## [What you should do]
Below are records; reproduce exactly the lines from the one containing "d’autres produits, ou" through the end, both included, and only those.

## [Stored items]
•••••
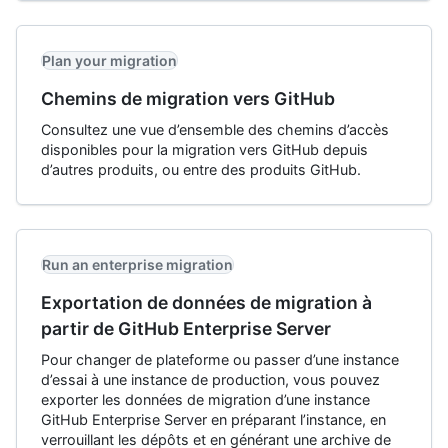
Plan your migration
Chemins de migration vers GitHub
Consultez une vue d’ensemble des chemins d’accès
disponibles pour la migration vers GitHub depuis
d’autres produits, ou entre des produits GitHub.
Run an enterprise migration
Exportation de données de migration à
partir de GitHub Enterprise Server
Pour changer de plateforme ou passer d’une instance
d’essai à une instance de production, vous pouvez
exporter les données de migration d’une instance
GitHub Enterprise Server en préparant l’instance, en
verrouillant les dépôts et en générant une archive de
•••••
## [Answer to this exercise]
d’autres produits, ou entre des produits GitHub.
Run an enterprise migration
Exportation de données de migration à
partir de GitHub Enterprise Server
Pour changer de plateforme ou passer d’une instance
d’essai à une instance de production, vous pouvez
exporter les données de migration d’une instance
GitHub Enterprise Server en préparant l’instance, en
verrouillant les dépôts et en générant une archive de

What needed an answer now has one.